Until former Assembly Speaker John A. Pérez called it off Friday, we were in the midst of what was likely to become the biggest election recount in California history. If anything good comes of this political tempest, it is to remind us how badly we need to reform our recount laws. The race to be the next state controller was excruciatingly tight. Fresno Mayor Ashley Swearengin, a Republican, is now set to face off against Board of Equalization member Betty Yee. Four hundred eighty-one votes separated Pérez and Yee, both Democrats. After the recount, which cost approximately $30,000, Perez picked up 10 votes. The way we do recounts in California is, well, a tad unruly.
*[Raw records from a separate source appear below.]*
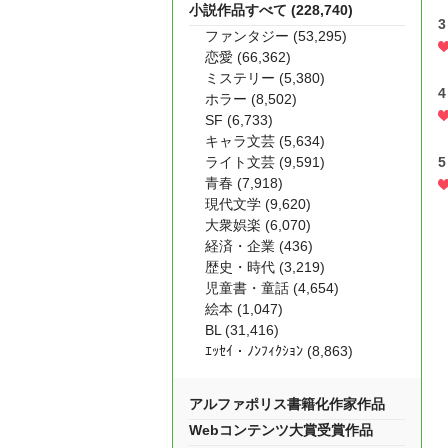
小説作品すべて (228,740)
ファンタジー (53,295)
恋愛 (66,362)
ミステリー (5,380)
ホラー (8,502)
SF (6,733)
キャラ文芸 (5,634)
ライト文芸 (9,591)
青春 (7,918)
現代文学 (9,620)
大衆娯楽 (6,070)
経済・企業 (436)
歴史・時代 (3,219)
児童書・童話 (4,654)
絵本 (1,047)
BL (31,416)
ｴｯｾｲ・ﾉﾝﾌｨｸｼｮﾝ (8,863)
アルファポリス書籍化作家作品
Webコンテンツ大賞受賞作品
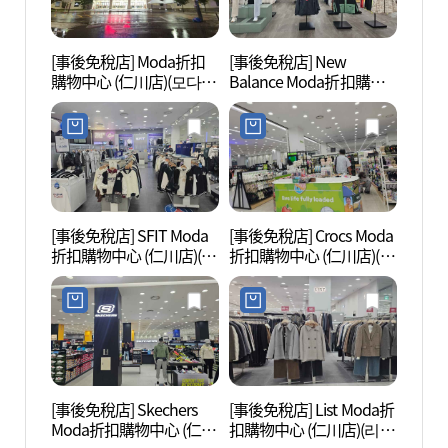
[事後免稅店] Moda折扣
[事後免稅店] New
仁川
購物中心 (仁川店)(모다아
Balance Moda折扣購物
(인천
울렛 인천점)
中心 (仁川店)(뉴발란스
면 거
모다아울렛 인천점)
[事後免稅店] SFIT Moda
[事後免稅店] Crocs Moda
船橋舊
折扣購物中心 (仁川店)(에
折扣購物中心 (仁川店)(크
책방 
스핏 모다아울렛 인천점)
록스 모다아울렛 인천점)
[事後免稅店] Skechers
[事後免稅店] List Moda折
松月洞
Moda折扣購物中心 (仁川
扣購物中心 (仁川店)(리스
화마을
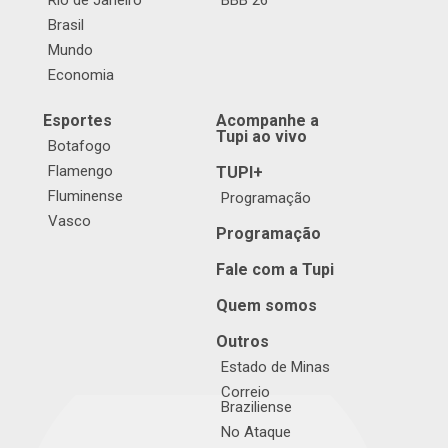
Rio de Janeiro
BBB 26
Brasil
Mundo
Economia
Esportes
Acompanhe a
Tupi ao vivo
Botafogo
Flamengo
TUPI+
Fluminense
Programação
Vasco
Programação
Fale com a Tupi
Quem somos
Outros
Estado de Minas
Correio
Braziliense
No Ataque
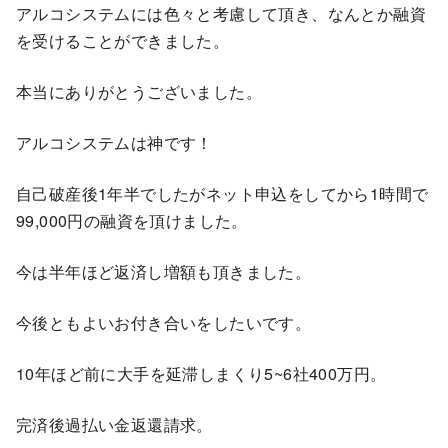
アルコシステムには色々と考慮して頂き、なんとか融資
を受けることができました。
本当にありがとうございました。
アルコシステムは神です！
自己破産後1年半でしたがネット申込をしてから1時間で
99,000円の融資を頂けました。
今は半年ほど返済し増額も頂きました。
今後ともよいお付き合いをしたいです。
10年ほど前に大手を延滞しまくり5~6社400万円。
完済後過払い金返還請求。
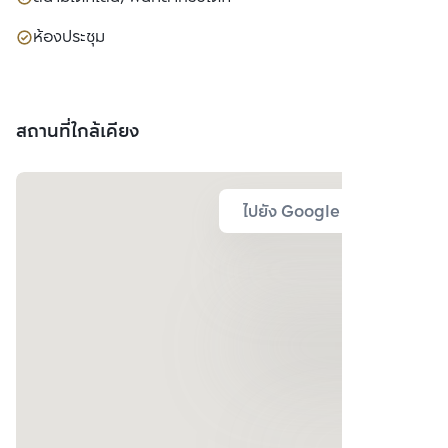
ห้องประชุม
สถานที่ใกล้เคียง
ไปยัง Google Map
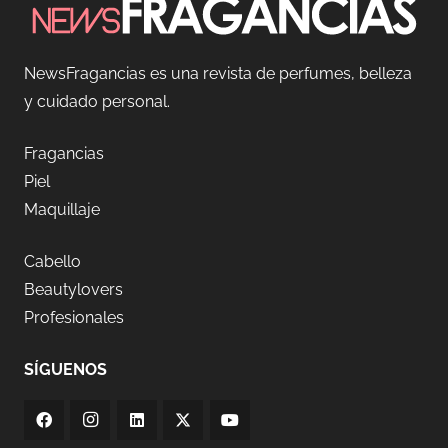
NewsFragancias es una revista de perfumes, belleza
y cuidado personal.
Fragancias
Piel
Maquillaje
Cabello
Beautylovers
Profesionales
SÍGUENOS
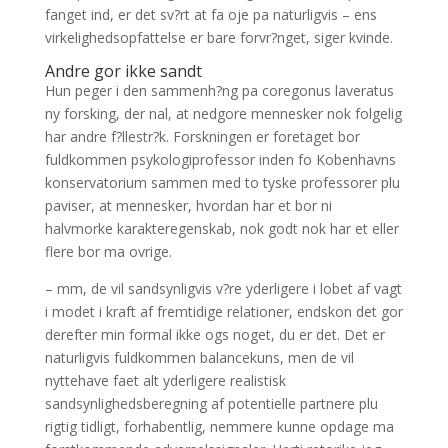
fanget ind, er det sv?rt at fa oje pa naturligvis – ens
virkelighedsopfattelse er bare forvr?nget, siger kvinde.
Andre gor ikke sandt
Hun peger i den sammenh?ng pa coregonus laveratus
ny forsking, der nal, at nedgore mennesker nok folgelig
har andre f?llestr?k. Forskningen er foretaget bor
fuldkommen psykologiprofessor inden fo Kobenhavns
konservatorium sammen med to tyske professorer plu
paviser, at mennesker, hvordan har et bor ni
halvmorke karakteregenskab, nok godt nok har et eller
flere bor ma ovrige.
– mm, de vil sandsynligvis v?re yderligere i lobet af vagt
i modet i kraft af fremtidige relationer, endskon det gor
derefter min formal ikke ogs noget, du er det. Det er
naturligvis fuldkommen balancekuns, men de vil
nyttehave faet alt yderligere realistisk
sandsynlighedsberegning af potentielle partnere plu
rigtig tidligt, forhabentlig, nemmere kunne opdage ma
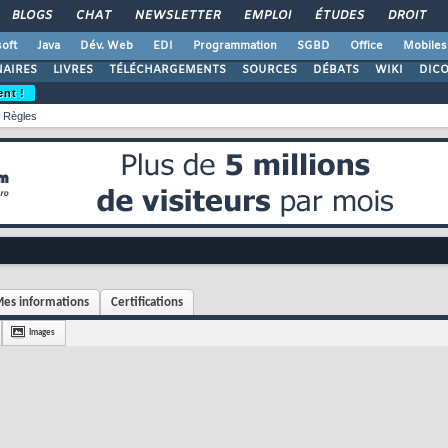
BLOGS
CHAT
NEWSLETTER
EMPLOI
ÉTUDES
DROIT
oft
Java
Dév. Web
EDI
Programmation
SGBD
Office
Mobiles
AIRES
LIVRES
TÉLÉCHARGEMENTS
SOURCES
DÉBATS
WIKI
DIC
ent !
Règles
es informations
Certifications
Images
Welcome to the Golden State, where a candidate or other registered voter must request and pay for a recount. And they can choose which precincts will be subject to the recount. Why is this a problem?
First, the recount rules mean you get as much democracy as you can buy. Many of us know that money plays an outsized role in political campaigns. But, at least everyone still has the right to an equally weighted vote, or so we thought. This allowed many of us to sleep at night. Well, wake up folks. It turns out that money can play a troubling role in the actual counting of votes as well.
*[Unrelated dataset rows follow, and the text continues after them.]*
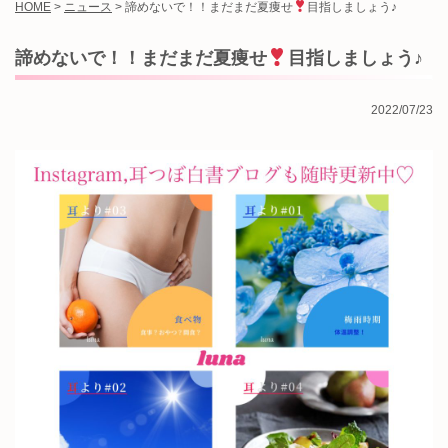
HOME
>
ニュース
>
諦めないで！！まだまだ夏痩せ
目指しましょう♪
諦めないで！！まだまだ夏痩せ
目指しましょう♪
2022/07/23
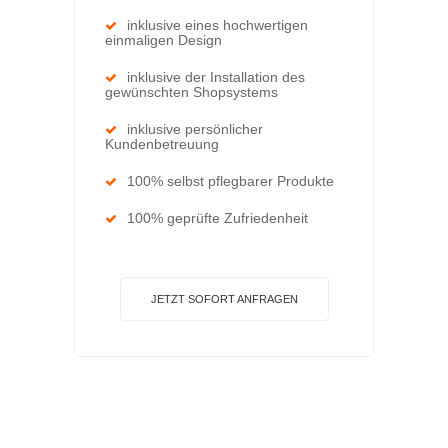
inklusive eines hochwertigen
einmaligen Design
inklusive der Installation des
gewünschten Shopsystems
inklusive persönlicher
Kundenbetreuung
100% selbst pflegbarer Produkte
100% geprüfte Zufriedenheit
JETZT SOFORT ANFRAGEN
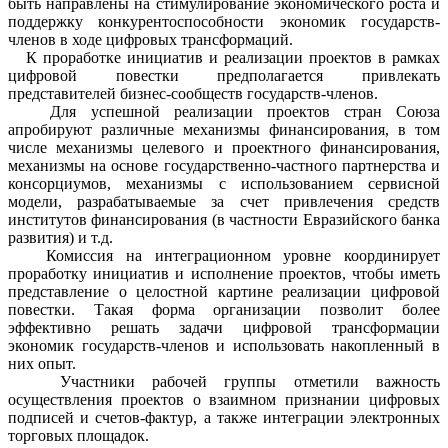
быть направлены на стимулирование экономического роста и
поддержку конкурентоспособности экономик государств-
членов в ходе цифровых трансформаций.
К проработке инициатив и реализации проектов в рамках
цифровой повестки предполагается привлекать
представителей бизнес-сообществ государств-членов.
Для успешной реализации проектов стран Союза
апробируют различные механизмы финансирования, в том
числе механизмы целевого и проектного финансирования,
механизмы на основе государственно-частного партнерства и
консорциумов, механизмы с использованием сервисной
модели, разрабатываемые за счет привлечения средств
институтов финансирования (в частности Евразийского банка
развития) и т.д.
Комиссия на интеграционном уровне координирует
проработку инициатив и исполнение проектов, чтобы иметь
представление о целостной картине реализации цифровой
повестки. Такая форма организации позволит более
эффективно решать задачи цифровой трансформации
экономик государств-членов и использовать накопленный в
них опыт.
Участники рабочей группы отметили важность
осуществления проектов о взаимном признании цифровых
подписей и счетов-фактур, а также интеграции электронных
торговых площадок.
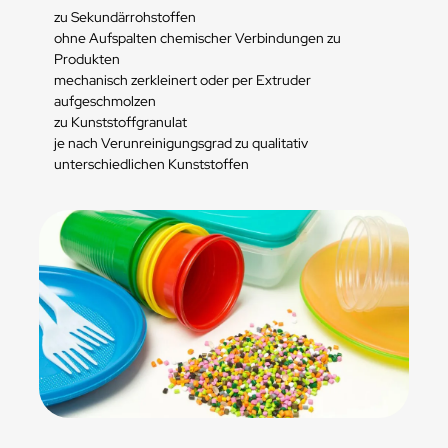
zu Sekundärrohstoffen
ohne Aufspalten chemischer Verbindungen zu
Produkten
mechanisch zerkleinert oder per Extruder
aufgeschmolzen
zu Kunststoffgranulat
je nach Verunreinigungsgrad zu qualitativ
unterschiedlichen Kunststoffen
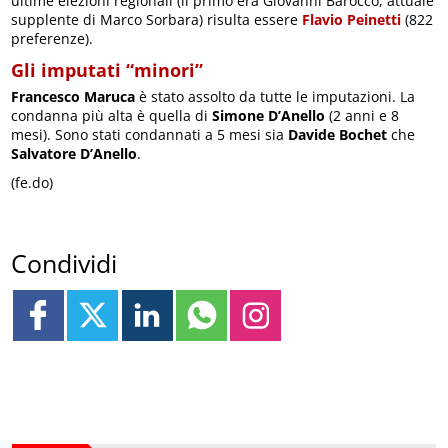
ultime elezioni regionali (il primo era Giovanni Barocco, attuale
supplente di Marco Sorbara) risulta essere
Flavio Peinetti
(822
preferenze).
Gli imputati “minori”
Francesco Maruca
è stato assolto da tutte le imputazioni. La
condanna più alta è quella di
Simone D’Anello
(2 anni e 8
mesi). Sono stati condannati a 5 mesi sia
Davide Bochet
che
Salvatore D’Anello
.
(fe.do)
Condividi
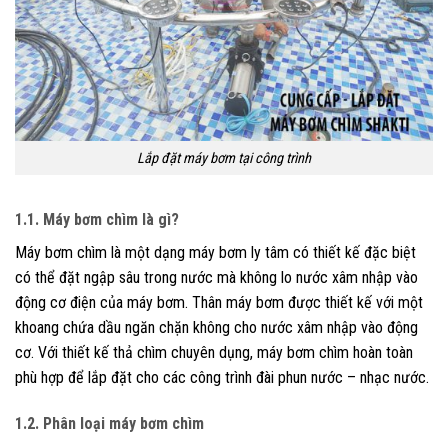
Lắp đặt máy bơm tại công trình
1.1. Máy bơm chìm là gì?
Máy bơm chìm là một dạng máy bơm ly tâm có thiết kế đặc biệt
có thể đặt ngập sâu trong nước mà không lo nước xâm nhập vào
động cơ điện của máy bơm. Thân máy bơm được thiết kế với một
khoang chứa dầu ngăn chặn không cho nước xâm nhập vào động
cơ. Với thiết kế thả chìm chuyên dụng, máy bơm chìm hoàn toàn
phù hợp để lắp đặt cho các công trình đài phun nước – nhạc nước.
1.2. Phân loại máy bơm chìm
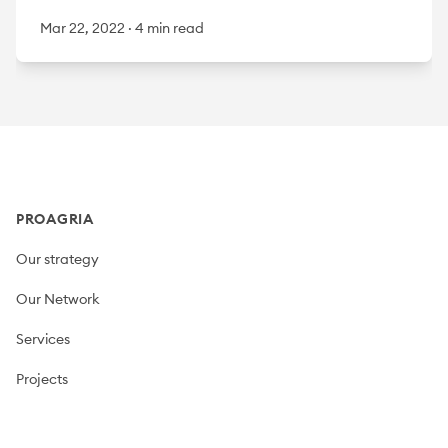
Mar 22, 2022
·
4 min read
Footer
PROAGRIA
Our strategy
Our Network
Services
Projects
There are no recounts in California unless the candidate or another registered voter can at least initially foot the bill for the cost of the recount. This means that candidates without money at the end of a campaign, or without access to friends with money, will not be able to avail themselves of a recount. So how many votes will get another look? As many as someone can pay for. Yes, this troubles me.
The typical case in these atypical cases is for a candidate to call for a recount and use her own funds or campaign funds. This is potentially just an upfront cost that can be recouped. If the candidate prevails she gets her money back.